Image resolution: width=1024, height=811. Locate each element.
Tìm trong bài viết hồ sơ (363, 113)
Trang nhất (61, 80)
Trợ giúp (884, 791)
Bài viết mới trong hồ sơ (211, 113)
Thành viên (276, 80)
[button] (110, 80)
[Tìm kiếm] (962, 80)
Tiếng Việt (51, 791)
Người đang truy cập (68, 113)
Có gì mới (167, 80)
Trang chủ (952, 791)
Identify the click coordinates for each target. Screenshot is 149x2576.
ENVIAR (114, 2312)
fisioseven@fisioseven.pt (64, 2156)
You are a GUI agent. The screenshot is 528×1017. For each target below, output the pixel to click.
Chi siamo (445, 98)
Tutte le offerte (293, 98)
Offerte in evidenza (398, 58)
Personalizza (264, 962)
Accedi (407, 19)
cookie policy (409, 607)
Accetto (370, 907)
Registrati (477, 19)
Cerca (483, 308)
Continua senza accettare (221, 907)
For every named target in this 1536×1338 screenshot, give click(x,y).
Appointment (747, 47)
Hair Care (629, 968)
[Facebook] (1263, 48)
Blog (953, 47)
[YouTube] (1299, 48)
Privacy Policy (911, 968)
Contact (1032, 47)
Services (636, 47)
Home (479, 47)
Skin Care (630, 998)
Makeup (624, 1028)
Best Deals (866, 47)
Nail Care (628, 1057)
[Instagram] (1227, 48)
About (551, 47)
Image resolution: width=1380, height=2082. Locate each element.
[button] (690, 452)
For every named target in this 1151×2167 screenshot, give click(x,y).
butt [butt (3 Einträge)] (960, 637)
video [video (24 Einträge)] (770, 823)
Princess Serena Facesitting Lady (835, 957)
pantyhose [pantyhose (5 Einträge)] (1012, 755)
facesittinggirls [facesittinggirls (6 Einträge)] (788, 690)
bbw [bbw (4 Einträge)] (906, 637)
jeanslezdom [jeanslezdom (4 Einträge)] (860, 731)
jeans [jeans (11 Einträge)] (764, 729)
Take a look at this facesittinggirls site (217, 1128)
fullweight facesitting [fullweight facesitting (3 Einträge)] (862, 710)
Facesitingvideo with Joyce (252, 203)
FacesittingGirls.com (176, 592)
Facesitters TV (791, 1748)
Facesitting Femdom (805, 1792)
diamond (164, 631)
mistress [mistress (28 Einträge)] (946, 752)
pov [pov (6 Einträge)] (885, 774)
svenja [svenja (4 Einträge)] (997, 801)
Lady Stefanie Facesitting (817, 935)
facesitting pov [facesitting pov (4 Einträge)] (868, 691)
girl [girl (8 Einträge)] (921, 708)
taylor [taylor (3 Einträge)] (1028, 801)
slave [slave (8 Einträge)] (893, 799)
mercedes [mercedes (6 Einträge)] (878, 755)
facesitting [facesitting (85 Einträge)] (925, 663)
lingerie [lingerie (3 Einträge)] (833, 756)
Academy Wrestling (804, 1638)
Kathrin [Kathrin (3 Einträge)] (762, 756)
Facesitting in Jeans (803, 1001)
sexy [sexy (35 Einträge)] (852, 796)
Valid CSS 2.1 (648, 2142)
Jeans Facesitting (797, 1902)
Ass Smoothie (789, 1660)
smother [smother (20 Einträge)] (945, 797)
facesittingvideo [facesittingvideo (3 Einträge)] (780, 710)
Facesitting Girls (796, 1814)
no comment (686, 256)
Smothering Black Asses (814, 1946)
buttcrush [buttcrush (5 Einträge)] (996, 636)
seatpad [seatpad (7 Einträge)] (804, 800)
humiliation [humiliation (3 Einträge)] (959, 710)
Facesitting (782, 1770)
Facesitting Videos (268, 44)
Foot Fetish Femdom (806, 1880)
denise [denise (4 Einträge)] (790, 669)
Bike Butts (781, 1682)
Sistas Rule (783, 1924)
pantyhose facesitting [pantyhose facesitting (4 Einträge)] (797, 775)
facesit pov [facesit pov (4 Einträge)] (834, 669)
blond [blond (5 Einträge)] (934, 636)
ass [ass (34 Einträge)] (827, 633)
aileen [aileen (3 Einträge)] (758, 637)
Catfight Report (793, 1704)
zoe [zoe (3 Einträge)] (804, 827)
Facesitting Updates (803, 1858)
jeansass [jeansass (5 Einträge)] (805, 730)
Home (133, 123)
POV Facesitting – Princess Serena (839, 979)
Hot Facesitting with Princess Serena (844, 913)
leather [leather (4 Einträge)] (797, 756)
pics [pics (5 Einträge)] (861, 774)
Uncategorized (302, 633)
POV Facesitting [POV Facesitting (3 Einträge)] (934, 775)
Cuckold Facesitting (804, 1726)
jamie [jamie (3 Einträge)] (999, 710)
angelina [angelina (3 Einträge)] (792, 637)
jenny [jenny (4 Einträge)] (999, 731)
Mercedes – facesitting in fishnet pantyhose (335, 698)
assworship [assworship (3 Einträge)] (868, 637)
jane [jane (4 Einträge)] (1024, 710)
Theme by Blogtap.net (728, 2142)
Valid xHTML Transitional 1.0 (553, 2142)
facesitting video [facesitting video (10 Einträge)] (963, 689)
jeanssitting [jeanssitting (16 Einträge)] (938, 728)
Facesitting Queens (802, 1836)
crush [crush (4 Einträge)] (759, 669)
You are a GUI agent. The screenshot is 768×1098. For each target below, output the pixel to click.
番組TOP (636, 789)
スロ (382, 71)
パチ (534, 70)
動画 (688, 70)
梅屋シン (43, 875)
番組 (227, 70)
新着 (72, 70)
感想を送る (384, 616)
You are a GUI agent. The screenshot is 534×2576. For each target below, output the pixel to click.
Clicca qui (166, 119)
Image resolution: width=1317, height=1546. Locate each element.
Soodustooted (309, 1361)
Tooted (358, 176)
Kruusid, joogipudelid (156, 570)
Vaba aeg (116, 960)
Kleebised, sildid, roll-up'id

** Work to complete **
Write out every entry above, word for word.

** Exercise output **
Image resolution: width=1024, height=811. Locate each element.
Tìm trong bài viết hồ sơ (363, 113)
Trang nhất (61, 80)
Trợ giúp (884, 791)
Bài viết mới trong hồ sơ (211, 113)
Thành viên (276, 80)
[button] (110, 80)
[Tìm kiếm] (962, 80)
Tiếng Việt (51, 791)
Người đang truy cập (68, 113)
Có gì mới (167, 80)
Trang chủ (952, 791)
Identify the click coordinates for each target. Screenshot is 149x2576.
ENVIAR (114, 2312)
fisioseven@fisioseven.pt (64, 2156)
You are a GUI agent. The screenshot is 528×1017. For each target below, output the pixel to click.
Chi siamo (445, 98)
Tutte le offerte (293, 98)
Offerte in evidenza (398, 58)
Personalizza (264, 962)
Accedi (407, 19)
cookie policy (409, 607)
Accetto (370, 907)
Registrati (477, 19)
Cerca (483, 308)
Continua senza accettare (221, 907)
For every named target in this 1536×1338 screenshot, give click(x,y).
Appointment (747, 47)
Hair Care (629, 968)
[Facebook] (1263, 48)
Blog (953, 47)
[YouTube] (1299, 48)
Privacy Policy (911, 968)
Contact (1032, 47)
Services (636, 47)
Home (479, 47)
Skin Care (630, 998)
Makeup (624, 1028)
Best Deals (866, 47)
Nail Care (628, 1057)
[Instagram] (1227, 48)
About (551, 47)
Image resolution: width=1380, height=2082. Locate each element.
[button] (690, 452)
For every named target in this 1151×2167 screenshot, give click(x,y).
butt [butt (3 Einträge)] (960, 637)
video [video (24 Einträge)] (770, 823)
Princess Serena Facesitting Lady (835, 957)
pantyhose [pantyhose (5 Einträge)] (1012, 755)
facesittinggirls [facesittinggirls (6 Einträge)] (788, 690)
bbw [bbw (4 Einträge)] (906, 637)
jeanslezdom [jeanslezdom (4 Einträge)] (860, 731)
jeans [jeans (11 Einträge)] (764, 729)
Take a look at this facesittinggirls site (217, 1128)
fullweight facesitting [fullweight facesitting (3 Einträge)] (862, 710)
Facesitingvideo with Joyce (252, 203)
FacesittingGirls.com (176, 592)
Facesitters TV (791, 1748)
Facesitting Femdom (805, 1792)
diamond (164, 631)
mistress [mistress (28 Einträge)] (946, 752)
pov [pov (6 Einträge)] (885, 774)
svenja [svenja (4 Einträge)] (997, 801)
Lady Stefanie Facesitting (817, 935)
facesitting pov [facesitting pov (4 Einträge)] (868, 691)
girl [girl (8 Einträge)] (921, 708)
taylor [taylor (3 Einträge)] (1028, 801)
slave [slave (8 Einträge)] (893, 799)
mercedes [mercedes (6 Einträge)] (878, 755)
facesitting [facesitting (85 Einträge)] (925, 663)
lingerie [lingerie (3 Einträge)] (833, 756)
Academy Wrestling (804, 1638)
Kathrin [Kathrin (3 Einträge)] (762, 756)
Facesitting in Jeans (803, 1001)
sexy [sexy (35 Einträge)] (852, 796)
Valid CSS 2.1 (648, 2142)
Jeans Facesitting (797, 1902)
Ass Smoothie (789, 1660)
smother [smother (20 Einträge)] (945, 797)
facesittingvideo [facesittingvideo (3 Einträge)] (780, 710)
Facesitting Girls (796, 1814)
no comment (686, 256)
Smothering Black Asses (814, 1946)
buttcrush [buttcrush (5 Einträge)] (996, 636)
seatpad [seatpad (7 Einträge)] (804, 800)
humiliation [humiliation (3 Einträge)] (959, 710)
Facesitting (782, 1770)
Facesitting Videos (268, 44)
Foot Fetish Femdom (806, 1880)
denise [denise (4 Einträge)] (790, 669)
Bike Butts (781, 1682)
Sistas Rule (783, 1924)
pantyhose facesitting [pantyhose facesitting (4 Einträge)] (797, 775)
facesit pov [facesit pov (4 Einträge)] (834, 669)
blond [blond (5 Einträge)] (934, 636)
ass [ass (34 Einträge)] (827, 633)
aileen [aileen (3 Einträge)] (758, 637)
Catfight Report (793, 1704)
zoe [zoe (3 Einträge)] (804, 827)
Facesitting Updates (803, 1858)
jeansass [jeansass (5 Einträge)] (805, 730)
Home (133, 123)
POV Facesitting – Princess Serena (839, 979)
Hot Facesitting with Princess Serena (844, 913)
leather [leather (4 Einträge)] (797, 756)
pics [pics (5 Einträge)] (861, 774)
Uncategorized (302, 633)
POV Facesitting [POV Facesitting (3 Einträge)] (934, 775)
Cuckold Facesitting (804, 1726)
jamie [jamie (3 Einträge)] (999, 710)
angelina [angelina (3 Einträge)] (792, 637)
jenny [jenny (4 Einträge)] (999, 731)
Mercedes – facesitting in fishnet pantyhose (335, 698)
assworship [assworship (3 Einträge)] (868, 637)
jane [jane (4 Einträge)] (1024, 710)
Theme by Blogtap.net (728, 2142)
Valid xHTML Transitional 1.0 (553, 2142)
facesitting video [facesitting video (10 Einträge)] (963, 689)
jeanssitting [jeanssitting (16 Einträge)] (938, 728)
Facesitting Queens (802, 1836)
crush [crush (4 Einträge)] (759, 669)
You are a GUI agent. The screenshot is 768×1098. For each target below, output the pixel to click.
番組TOP (636, 789)
スロ (382, 71)
パチ (534, 70)
動画 (688, 70)
梅屋シン (43, 875)
番組 (227, 70)
新着 (72, 70)
感想を送る (384, 616)
You are a GUI agent. The screenshot is 534×2576. For each target below, output the pixel to click.
Clicca qui (166, 119)
Image resolution: width=1317, height=1546. Locate each element.
Soodustooted (309, 1361)
Tooted (358, 176)
Kruusid, joogipudelid (156, 570)
Vaba aeg (116, 960)
Kleebised, sildid, roll-up'id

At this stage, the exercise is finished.